La prescription ne peut courir, comme le prétend M. [L], du jour où il s’en est finalement soucié, alors que cette date est purement potestative.
Et le fait de ne pas recevoir ses relevés de compte mensuels -quand bien même serait-il avéré- ne dispensait pas M. [Z] de consulter le solde de son compte après dépôt du chèque pour en vérifier l’encaissement, spécifiquement compte tenu de son montant.
Enfin, si en vertu de l’article 2234 du code civil, la prescription ne court pas ou est suspendue contre celui qui est dans l’impossibilité d’agir par suite, notamment, de la force majeure, le justificatif médical communiqué par M. [L] en pièce 13 n’établit aucun empêchement de cette nature sur les jours ayant suivi le dépôt du chèque alors même qu’il a été en mesure d’y procéder lui-même selon ses déclarations.
L’action engagée par exploit du 1er août 2010 est donc irrecevable comme prescrite.
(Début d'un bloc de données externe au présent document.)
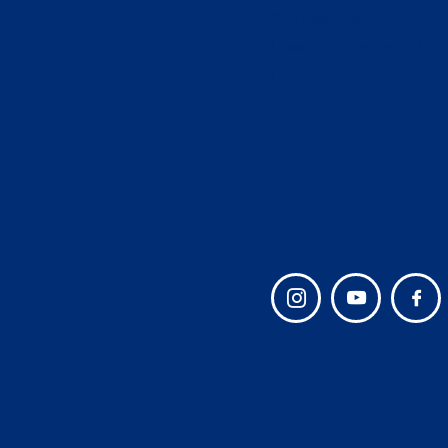
Admissions
Lower School and Ear
Learning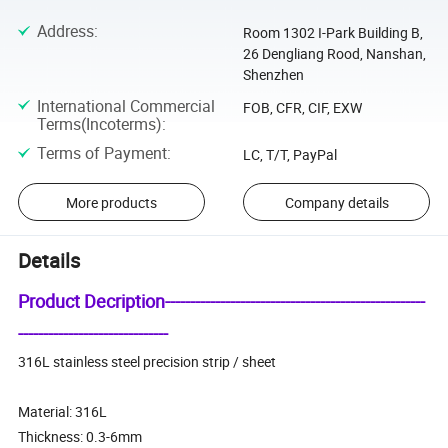
Address
:
Room 1302 I-Park Building B,
26 Dengliang Rood, Nanshan,
Shenzhen
International Commercial
FOB, CFR, CIF, EXW
Terms(Incoterms)
:
Terms of Payment
:
LC, T/T, PayPal
More products
Company details
Details
Product Decription----------------------------------------------------
------------------------------
316L stainless steel precision strip / sheet
Material: 316L
Thickness: 0.3-6mm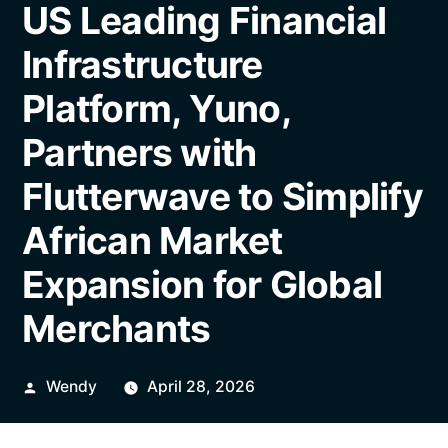
US Leading Financial
Infrastructure
Platform, Yuno,
Partners with
Flutterwave to Simplify
African Market
Expansion for Global
Merchants
Posted
Wendy
April 28, 2026
by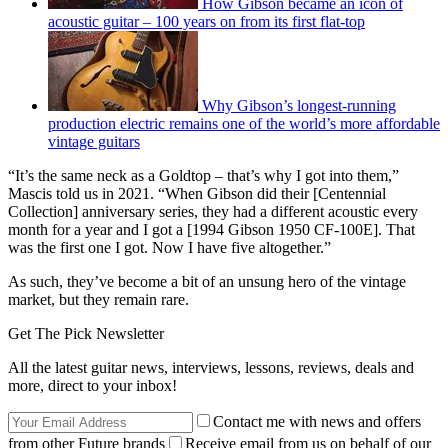
How Gibson became an icon of
acoustic guitar – 100 years on from its first flat-top
Why Gibson’s longest-running
production electric remains one of the world’s more affordable
vintage guitars
“It’s the same neck as a Goldtop – that’s why I got into them,”
Mascis told us in 2021. “When Gibson did their [Centennial
Collection] anniversary series, they had a different acoustic every
month for a year and I got a [1994 Gibson 1950 CF-100E]. That
was the first one I got. Now I have five altogether.”
As such, they’ve become a bit of an unsung hero of the vintage
market, but they remain rare.
Get The Pick Newsletter
All the latest guitar news, interviews, lessons, reviews, deals and
more, direct to your inbox!
Contact me with news and offers
from other Future brands
Receive email from us on behalf of our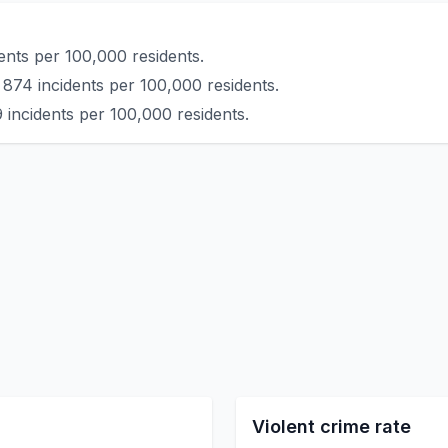
ents per 100,000 residents.
 874 incidents per 100,000 residents.
 incidents per 100,000 residents.
Violent crime rate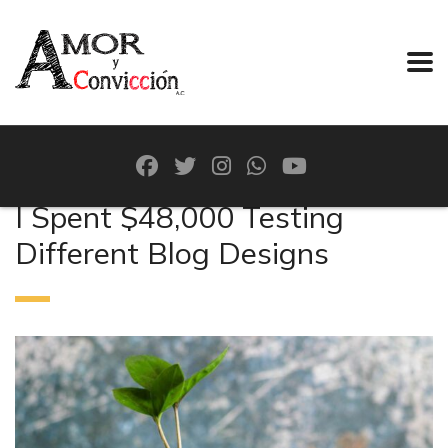
I Spent $48,000 Testing
Different Blog Designs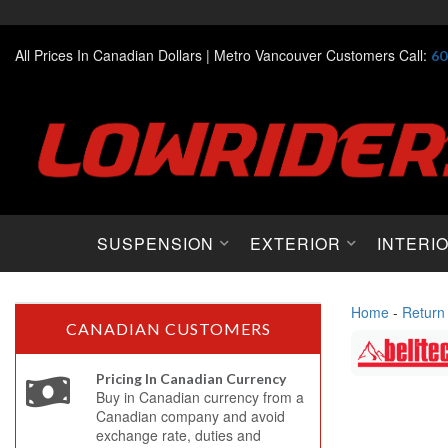
All Prices In Canadian Dollars |
Metro Vancouver Customers Call:
60
SUSPENSION
EXTERIOR
INTERI
Home
-
Return
CANADIAN CUSTOMERS
Pricing In Canadian Currency
Buy in Canadian currency from a
Canadian company and avoid
exchange rate, duties and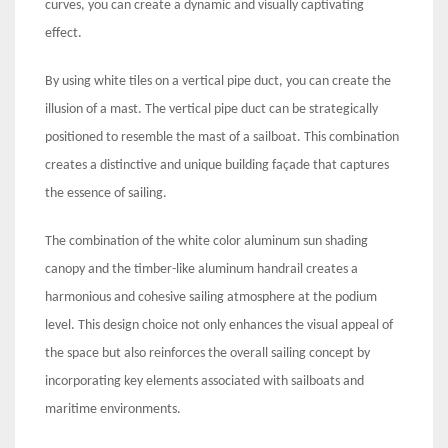
curves, you can create a dynamic and visually captivating
effect.
By using white tiles on a vertical pipe duct, you can create the
illusion of a mast. The vertical pipe duct can be strategically
positioned to resemble the mast of a sailboat. This combination
creates a distinctive and unique building façade that captures
the essence of sailing.
The combination of the white color aluminum sun shading
canopy and the timber-like aluminum handrail creates a
harmonious and cohesive sailing atmosphere at the podium
level. This design choice not only enhances the visual appeal of
the space but also reinforces the overall sailing concept by
incorporating key elements associated with sailboats and
maritime environments.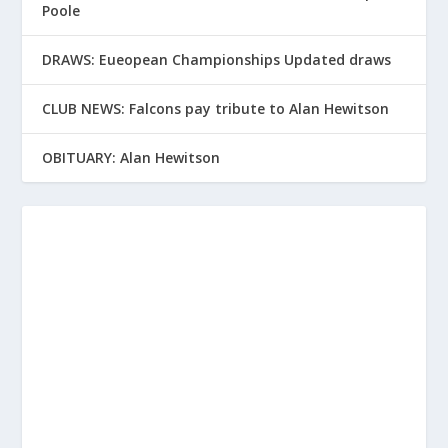
Poole
DRAWS: Eueopean Championships Updated draws
CLUB NEWS: Falcons pay tribute to Alan Hewitson
OBITUARY: Alan Hewitson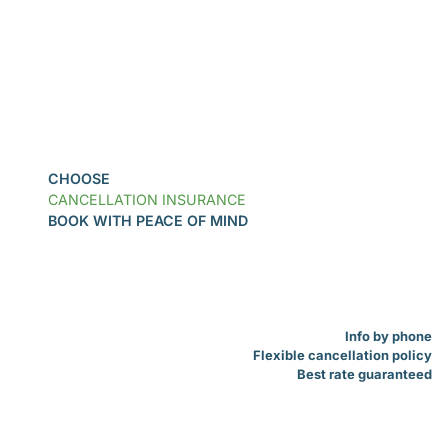
Book
CHOOSE
CANCELLATION INSURANCE
BOOK WITH PEACE OF MIND
Info by phone
Flexible cancellation policy
Best rate guaranteed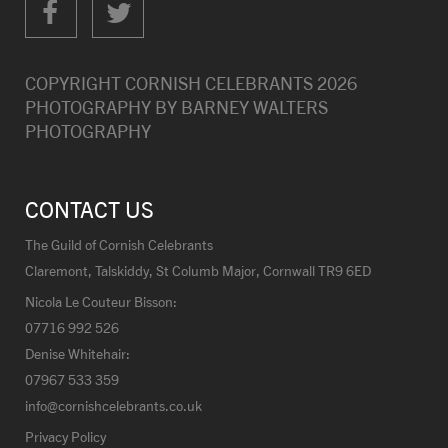
COPYRIGHT CORNISH CELEBRANTS
2026
PHOTOGRAPHY BY
BARNEY WALTERS
PHOTOGRAPHY
CONTACT US
The Guild of Cornish Celebrants
Claremont, Talskiddy, St Columb Major, Cornwall TR9 6ED
Nicola Le Couteur Bisson:
07716 992 526
Denise Whitehair:
07967 533 359
info@cornishcelebrants.co.uk
Privacy Policy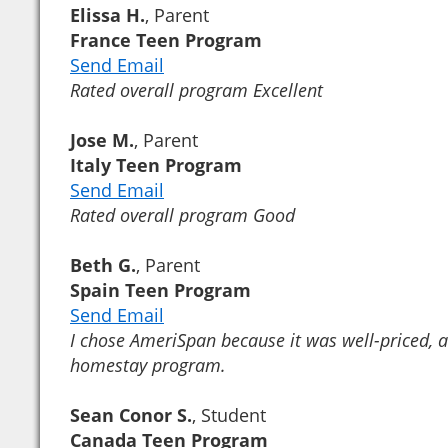
Elissa H.
, Parent
France Teen Program
Send Email
Rated overall program Excellent
Jose M.
, Parent
Italy Teen Program
Send Email
Rated overall program Good
Beth G.
, Parent
Spain Teen Program
Send Email
I chose AmeriSpan because it was well-priced, a
homestay program.
Sean Conor S.
, Student
Canada Teen Program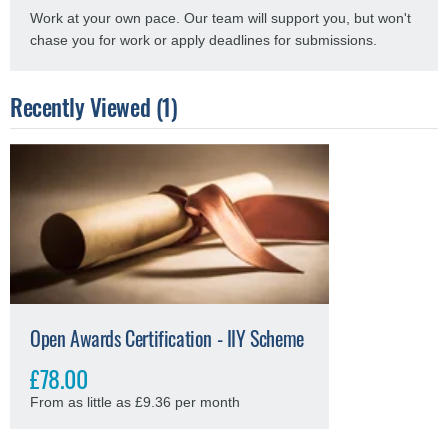
Work at your own pace. Our team will support you, but won't
chase you for work or apply deadlines for submissions.
Recently Viewed (1)
Open Awards Certification - IIY Scheme
£78.00
From as little as £9.36 per month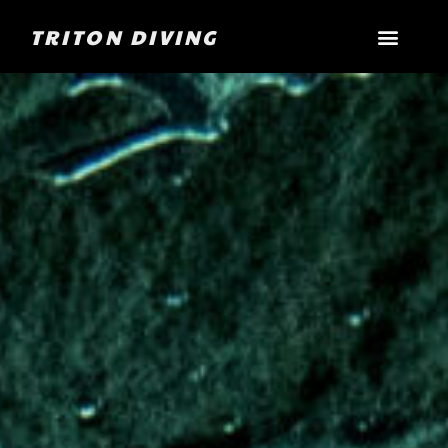
TRITON DIVING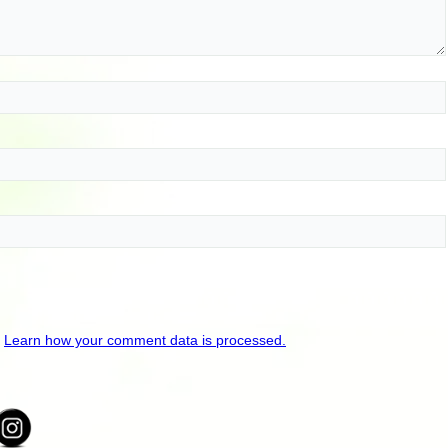
.
Learn how your comment data is processed.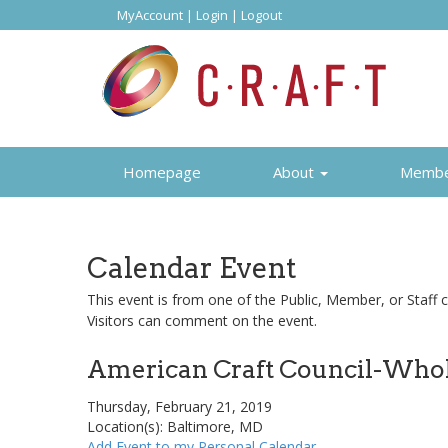
MyAccount
|
Login
|
Logout
Homepage
About
Memb
Calendar Event
This event is from one of the Public, Member, or Staff c
Visitors can comment on the event.
American Craft Council-Whol
Thursday, February 21, 2019
Location(s): Baltimore, MD
Add Event to my Personal Calendar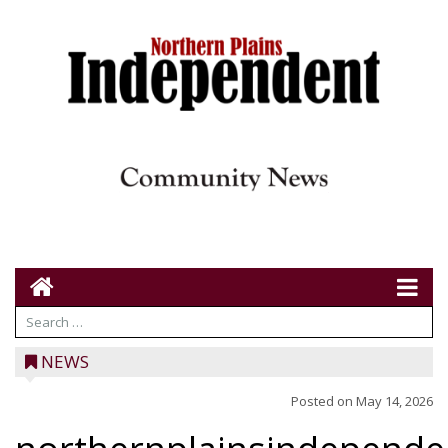
NEWS
Posted on
May 14, 2026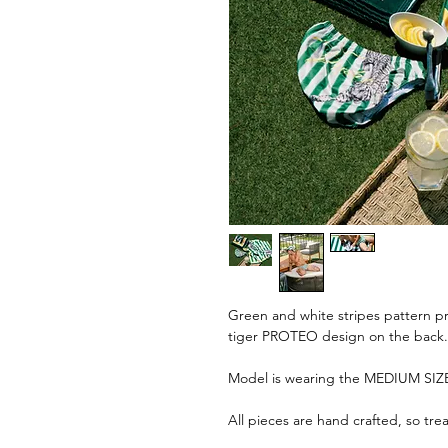
Green and white stripes pattern pri
tiger PROTEO design on the back.
Model is wearing the MEDIUM SIZE
All pieces are hand crafted, so tre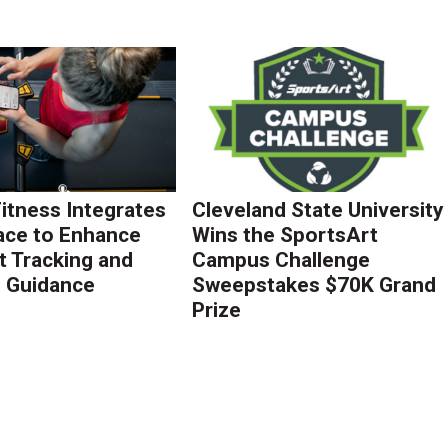
Fitness Integrates
Cleveland State University
ace to Enhance
Wins the SportsArt
 Tracking and
Campus Challenge
g Guidance
Sweepstakes $70K Grand
Prize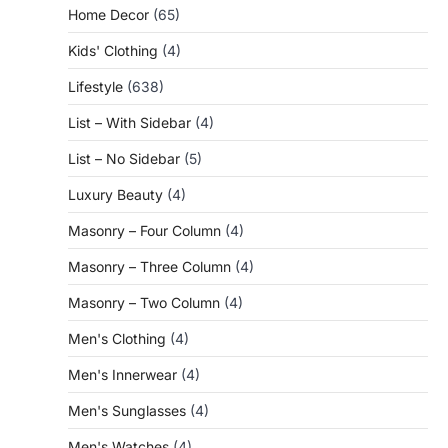
Home Decor
(65)
Kids' Clothing
(4)
Lifestyle
(638)
List – With Sidebar
(4)
List – No Sidebar
(5)
Luxury Beauty
(4)
Masonry – Four Column
(4)
Masonry – Three Column
(4)
Masonry – Two Column
(4)
Men's Clothing
(4)
Men's Innerwear
(4)
Men's Sunglasses
(4)
Men's Watches
(4)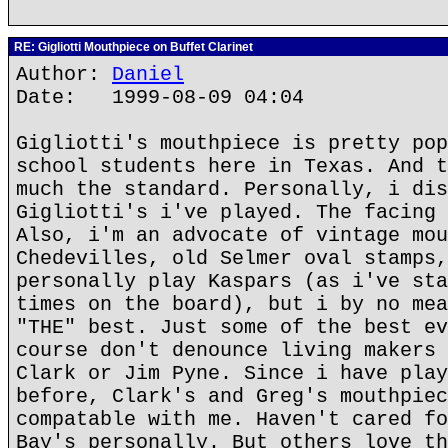
RE: Gigliotti Mouthpiece on Buffet Clarinet
Author:
Daniel
Date: 1999-08-09 04:04
Gigliotti's mouthpiece is pretty pop
school students here in Texas. And t
much the standard. Personally, i dis
Gigliotti's i've played. The facing 
Also, i'm an advocate of vintage mou
Chedevilles, old Selmer oval stamps,
personally play Kaspars (as i've sta
times on the board), but i by no mea
"THE" best. Just some of the best ev
course don't denounce living makers 
Clark or Jim Pyne. Since i have play
before, Clark's and Greg's mouthpiec
compatable with me. Haven't cared fo
Bay's personally. But others love th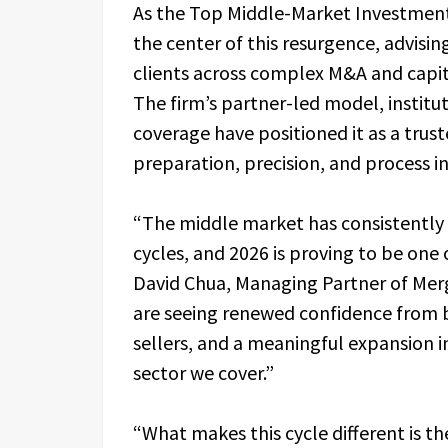
As the Top Middle-Market Investment
the center of this resurgence, advisin
clients across complex M&A and capi
The firm’s partner-led model, institu
coverage have positioned it as a tru
preparation, precision, and process i
“The middle market has consistently 
cycles, and 2026 is proving to be one 
David Chua, Managing Partner of Merg
are seeing renewed confidence from b
sellers, and a meaningful expansion in
sector we cover.”
“What makes this cycle different is th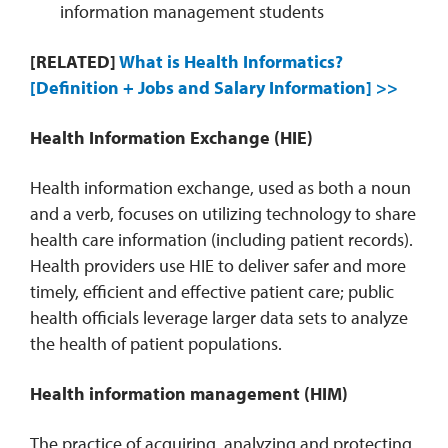
information management students
[RELATED]
What is Health Informatics?
[Definition + Jobs and Salary Information] >>
Health Information Exchange (HIE)
Health information exchange, used as both a noun
and a verb, focuses on utilizing technology to share
health care information (including patient records).
Health providers use HIE to deliver safer and more
timely, efficient and effective patient care; public
health officials leverage larger data sets to analyze
the health of patient populations.
Health information management
(HIM)
The practice of acquiring, analyzing and protecting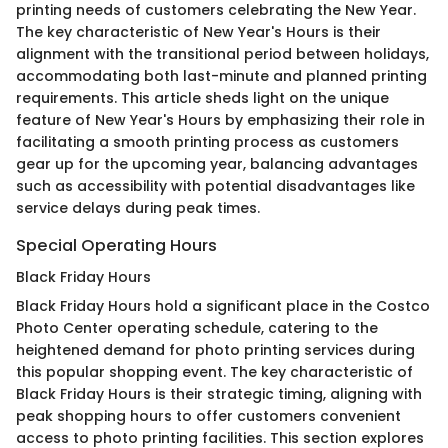
printing needs of customers celebrating the New Year.
The key characteristic of New Year's Hours is their
alignment with the transitional period between holidays,
accommodating both last-minute and planned printing
requirements. This article sheds light on the unique
feature of New Year's Hours by emphasizing their role in
facilitating a smooth printing process as customers
gear up for the upcoming year, balancing advantages
such as accessibility with potential disadvantages like
service delays during peak times.
Special Operating Hours
Black Friday Hours
Black Friday Hours hold a significant place in the Costco
Photo Center operating schedule, catering to the
heightened demand for photo printing services during
this popular shopping event. The key characteristic of
Black Friday Hours is their strategic timing, aligning with
peak shopping hours to offer customers convenient
access to photo printing facilities. This section explores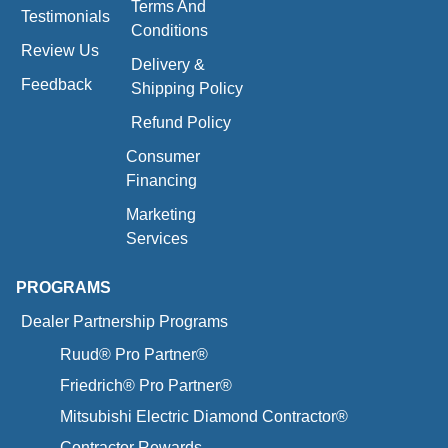
Terms And
Testimonials
Conditions
Review Us
Delivery &
Feedback
Shipping Policy
Refund Policy
Consumer
Financing
Marketing
Services
PROGRAMS
Dealer Partnership Programs
Ruud® Pro Partner®
Friedrich® Pro Partner®
Mitsubishi Electric Diamond Contractor®
Contractor Rewards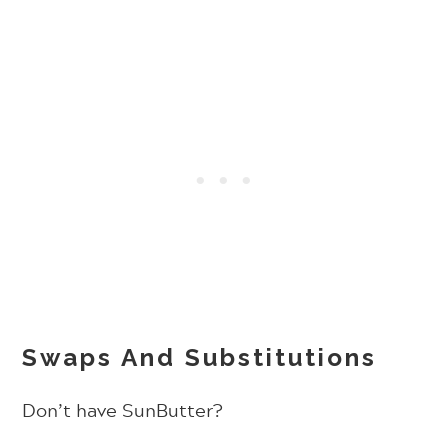
Swaps And Substitutions
Don’t have SunButter?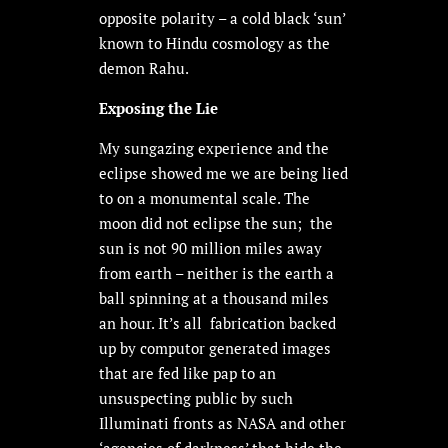
opposite polarity – a cold black ‘sun’
known to Hindu cosmology as the
demon Rahu.
Exposing the Lie
My sungazing experience and the
eclipse showed me we are being lied
to on a monumental scale. The
moon did not eclipse the sun; the
sun is not 90 million miles away
from earth – neither is the earth a
ball spinning at a thousand miles
an hour. It’s all fabrication backed
up by computor generated images
that are fed like pap to an
unsuspecting public by such
Illuminati fronts as NASA and other
‘agencies of darkness’ that hide the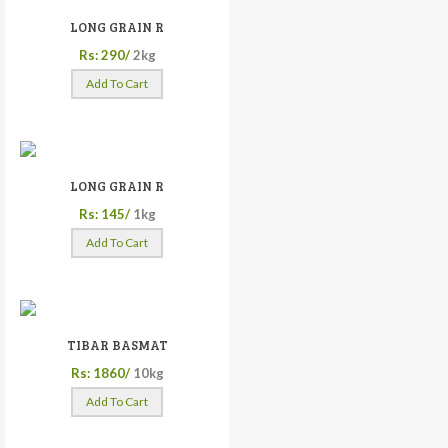
LONG GRAIN R
Rs: 290/
2kg
Add To Cart
LONG GRAIN R
Rs: 145/
1kg
Add To Cart
TIBAR BASMAT
Rs: 1860/
10kg
Add To Cart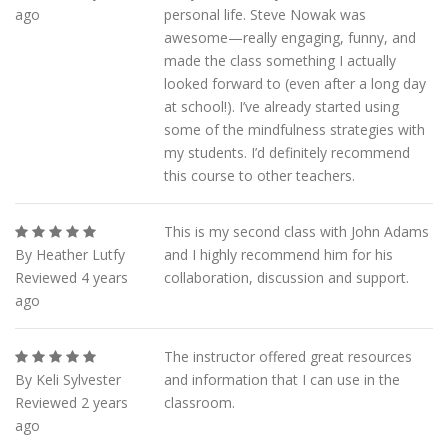
ago
personal life. Steve Nowak was
awesome—really engaging, funny, and
made the class something I actually
looked forward to (even after a long day
at school!). I’ve already started using
some of the mindfulness strategies with
my students. I’d definitely recommend
this course to other teachers.
This is my second class with John Adams
By Heather Lutfy
and I highly recommend him for his
Reviewed 4 years
collaboration, discussion and support.
ago
The instructor offered great resources
By Keli Sylvester
and information that I can use in the
Reviewed 2 years
classroom.
ago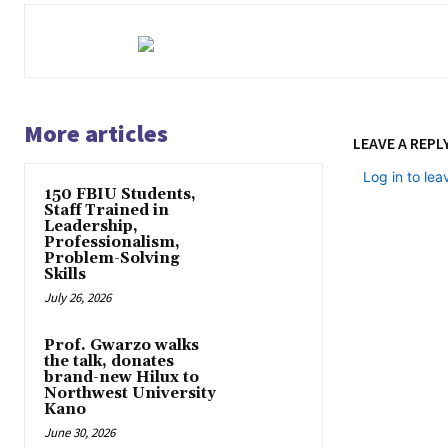
More articles
LEAVE A REPL
Log in to le
150 FBIU Students,
Staff Trained in
Leadership,
Professionalism,
Problem-Solving
Skills
July 26, 2026
Prof. Gwarzo walks
the talk, donates
brand-new Hilux to
Northwest University
Kano
June 30, 2026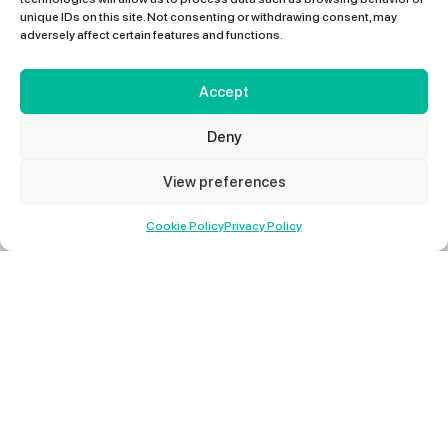
unique IDs on this site. Not consenting or withdrawing consent, may
adversely affect certain features and functions.
Accept
Deny
View preferences
01427 678 660
Cookie Policy
Privacy Policy
Method Statements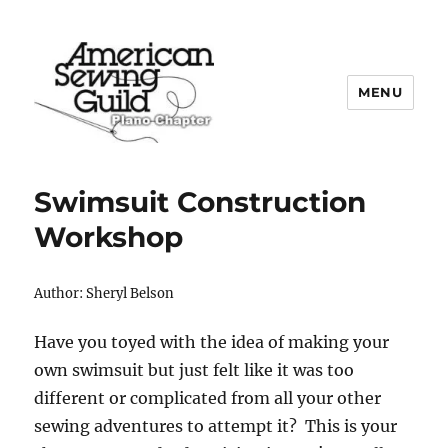
MENU
Plano ASG
Swimsuit Construction
Workshop
Author: Sheryl Belson
Have you toyed with the idea of making your
own swimsuit but just felt like it was too
different or complicated from all your other
sewing adventures to attempt it? This is your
Le jugement déféré est confirmé.
Sur les frais du procès
L’équité impose de condamner M. [L] à payer à la SA Société générale une somme de 2 000 euros sur le fondement de l’article 700 du code de procédure civile.
Succombant en son appel, les dépens lui incombent.
PAR CES MOTIFS
La cour
Confirme le jugement en toutes ses dispositions soumises à la cour ;
Y ajoutant,
Condamne M. [D] [L] à payer à la SA Société générale une somme de 2 000 euros sur le fondement de l’article 700 du code de procédure civile ;
Condamne M. [D] [L] aux dépens qui pourront être recouvrés conformément aux dispositions de l’article 699 du code de procédure civile.